*WHAT IS BEING ASKED*. Scan the listing for "Other" and copy out each line that has it.

○ ○ ○

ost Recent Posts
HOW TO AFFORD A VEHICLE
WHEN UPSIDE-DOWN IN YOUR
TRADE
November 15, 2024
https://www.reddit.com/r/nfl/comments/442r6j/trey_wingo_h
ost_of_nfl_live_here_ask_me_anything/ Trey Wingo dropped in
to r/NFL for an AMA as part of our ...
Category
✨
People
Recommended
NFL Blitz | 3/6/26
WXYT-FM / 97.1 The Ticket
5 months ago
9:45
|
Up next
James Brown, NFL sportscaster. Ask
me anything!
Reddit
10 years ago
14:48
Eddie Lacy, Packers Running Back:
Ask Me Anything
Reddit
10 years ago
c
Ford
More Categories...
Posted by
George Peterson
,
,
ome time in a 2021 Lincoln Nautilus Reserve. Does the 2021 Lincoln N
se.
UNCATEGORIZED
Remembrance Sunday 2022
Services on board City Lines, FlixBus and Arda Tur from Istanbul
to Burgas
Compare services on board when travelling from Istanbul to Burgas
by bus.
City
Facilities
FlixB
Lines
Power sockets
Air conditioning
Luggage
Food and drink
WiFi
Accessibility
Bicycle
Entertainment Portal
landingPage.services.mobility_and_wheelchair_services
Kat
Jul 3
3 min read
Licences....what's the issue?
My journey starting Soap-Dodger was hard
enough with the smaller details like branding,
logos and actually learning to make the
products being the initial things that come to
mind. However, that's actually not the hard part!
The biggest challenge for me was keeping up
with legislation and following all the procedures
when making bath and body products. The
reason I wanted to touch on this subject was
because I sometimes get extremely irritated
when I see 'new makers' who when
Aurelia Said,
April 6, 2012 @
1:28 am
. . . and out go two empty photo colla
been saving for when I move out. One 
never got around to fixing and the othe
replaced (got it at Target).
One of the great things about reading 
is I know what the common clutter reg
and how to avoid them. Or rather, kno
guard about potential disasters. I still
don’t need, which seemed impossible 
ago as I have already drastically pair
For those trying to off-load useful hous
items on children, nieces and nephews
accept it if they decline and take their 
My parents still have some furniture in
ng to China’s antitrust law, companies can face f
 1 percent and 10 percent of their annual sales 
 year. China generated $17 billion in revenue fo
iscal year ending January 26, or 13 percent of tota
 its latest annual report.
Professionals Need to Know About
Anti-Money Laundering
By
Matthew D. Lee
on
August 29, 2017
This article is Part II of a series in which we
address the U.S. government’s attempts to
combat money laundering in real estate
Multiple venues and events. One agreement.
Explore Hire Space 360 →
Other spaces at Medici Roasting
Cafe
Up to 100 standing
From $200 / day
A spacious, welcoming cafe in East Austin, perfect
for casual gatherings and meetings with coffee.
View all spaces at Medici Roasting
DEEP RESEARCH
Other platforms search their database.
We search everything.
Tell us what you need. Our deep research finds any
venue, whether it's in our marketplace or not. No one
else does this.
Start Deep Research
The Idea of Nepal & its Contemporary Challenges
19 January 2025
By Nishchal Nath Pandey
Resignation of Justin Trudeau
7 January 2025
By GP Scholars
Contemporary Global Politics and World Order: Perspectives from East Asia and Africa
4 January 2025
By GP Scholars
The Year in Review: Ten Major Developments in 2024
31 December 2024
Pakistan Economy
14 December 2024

○ ○ ○

*RESPONSE TO THIS EXERCISE*.
Other spaces at Medici Roasting
Other platforms search their database.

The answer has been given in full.